When not to use this
- Transactional UIs (search box, code completion) — there's no conversational drift to read. Reach for
feedback-loops instead.
- First-turn cold starts — detection is comparative; you need a baseline. Treat first-turn signals as descriptive, not diagnostic.
- Products with explicit feedback controls (thumbs down, "this isn't helping") — the user has the controls; don't bolt on inference.
See also
tone-calibration — what to do once you've detected the signal: lower confidence, slow pace, raise warmth.
escalation-design — frustration is one of the documented escalation triggers; this skill is how you detect that trigger.
feedback-loops — the cousin that handles ambient signals about output quality; this one handles ambient signals about user state.

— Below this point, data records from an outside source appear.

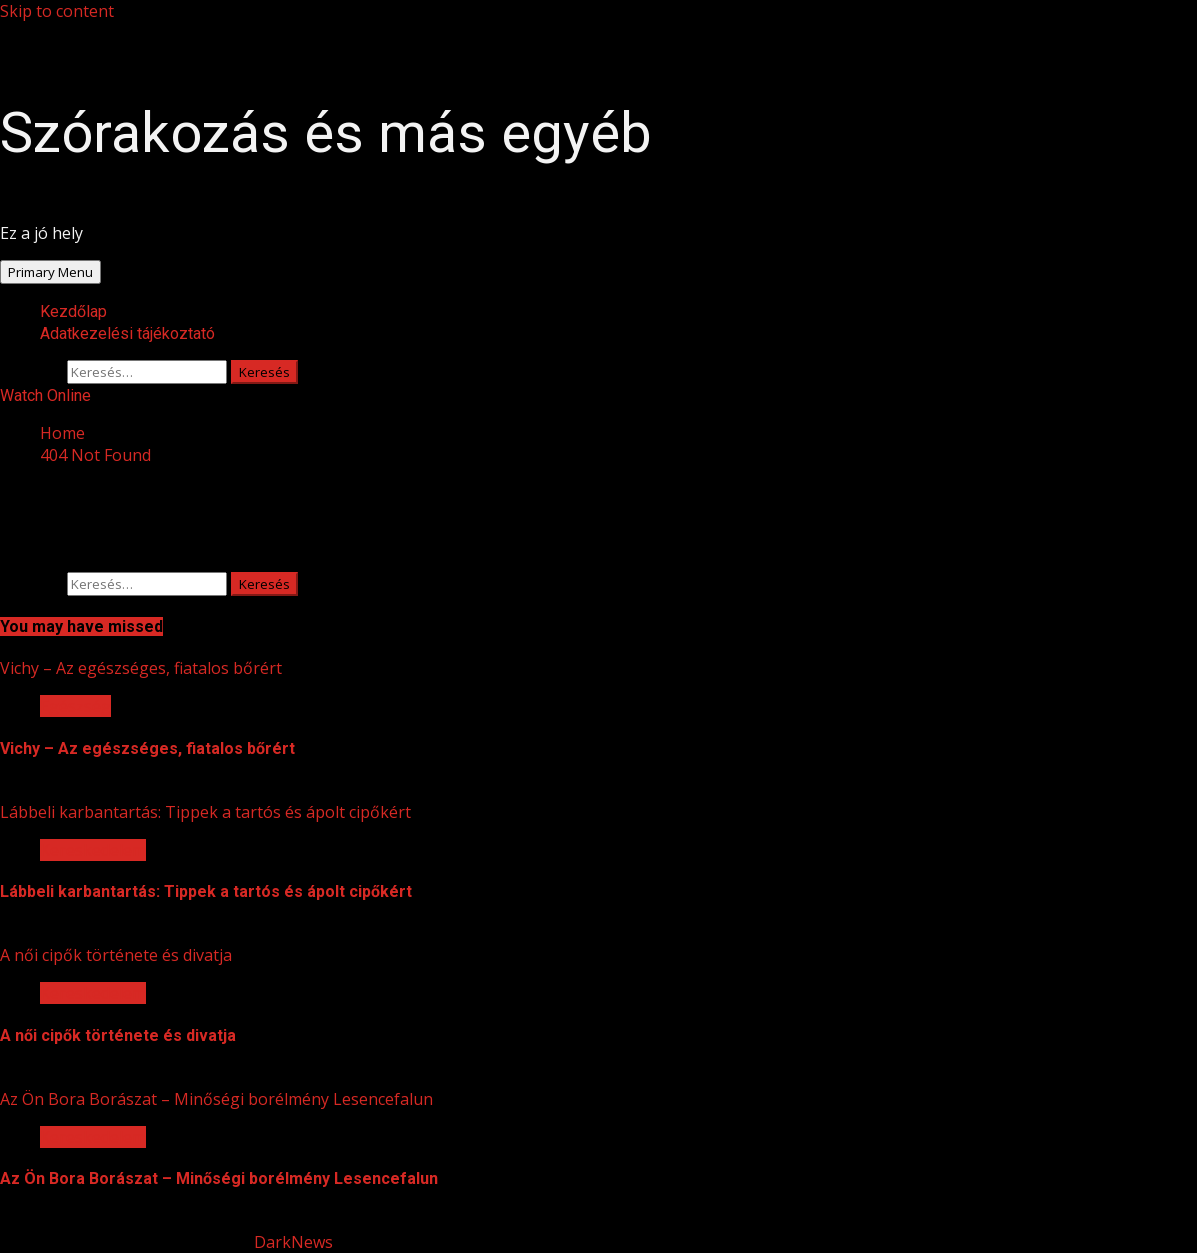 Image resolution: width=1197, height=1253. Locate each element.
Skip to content (57, 11)
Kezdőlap (73, 311)
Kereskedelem (93, 850)
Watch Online (45, 395)
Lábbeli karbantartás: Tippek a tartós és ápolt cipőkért (205, 812)
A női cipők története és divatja (116, 955)
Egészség (75, 706)
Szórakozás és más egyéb (326, 133)
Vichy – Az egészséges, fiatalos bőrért (141, 668)
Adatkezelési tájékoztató (127, 333)
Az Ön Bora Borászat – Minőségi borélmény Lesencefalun (216, 1099) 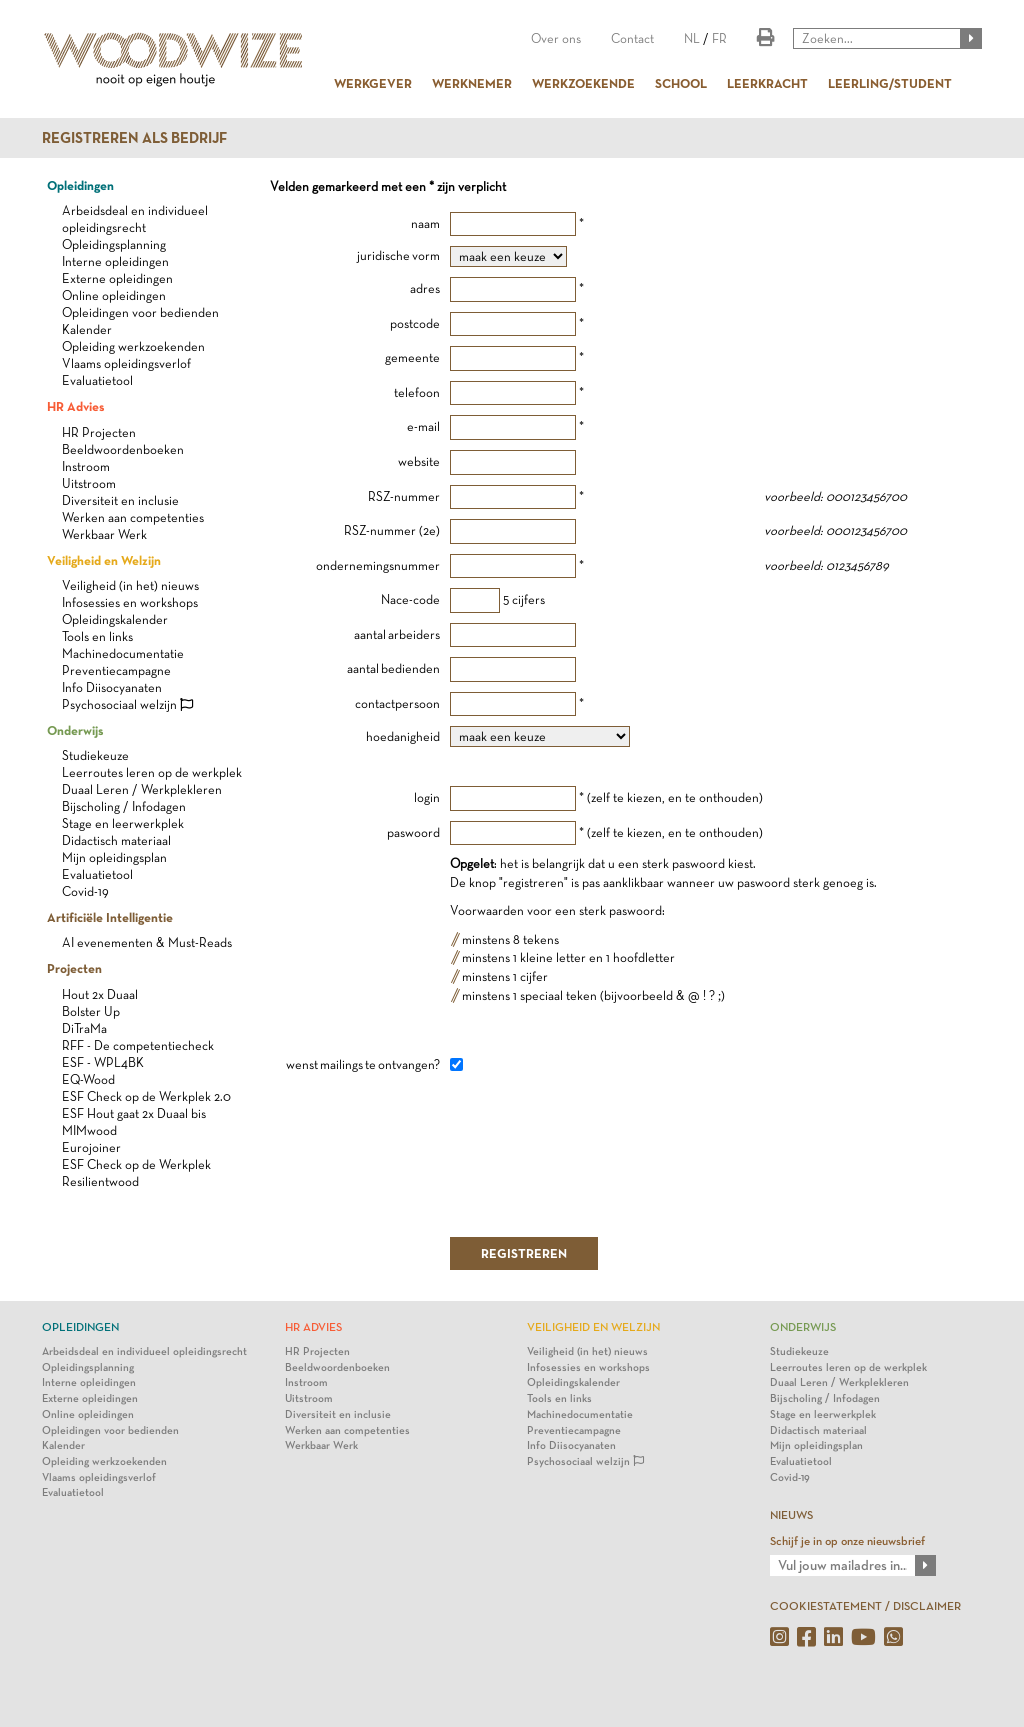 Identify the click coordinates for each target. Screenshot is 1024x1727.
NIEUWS (791, 1515)
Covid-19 (85, 891)
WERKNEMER (472, 83)
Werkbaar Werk (104, 534)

harm-anticipation — when frustration shades into distress (crisis markers, vulnerability), route through harm anticipation for elevated handling.
Design Artefacts
A frustration scorecard, scored cumulatively per session:
| Signal | Weight |
|---|
| ALL CAPS message | +2 |
| Profanity | +3 |
| Repeated question (3rd+ time) | +2 |
!! or ?? punctuation | +1 |
| Explicit handoff request | +5 |
| Disengagement word ("forget it") | +3 |
| Long latency (>3 min after AI response) | +2 |
Threshold for escalation: 5. Threshold for tone shift: 2.
Worked example:
- Turn 1: "hey can you help me cancel my order" → 0
- Turn 2: "the cancel button isn't working" → 0 (problem statement, not frustration)
- Turn 3: "i've tried 3 times PLEASE" → +4 (CAPS, repetition, "please") → score 4 → tone shift
- Turn 4: "this is USELESS" → +2 (CAPS) +3 (negative affect) → score 9 → escalate
Other artefacts:
- Per-product baseline: average frustration score across the last 1000 sessions; alert on 2σ deviation
- Latency thresholds calibrated per product (chat support: 30 s engaged / 2 min disengaged)
- Test scenarios: happy path, slow rise, sudden spike, silent walk-away, recovery (score drops mid-session after fix)
Adapted from work on affective computing in conversational systems (Picard; Bickmore on emotional dialogue agents).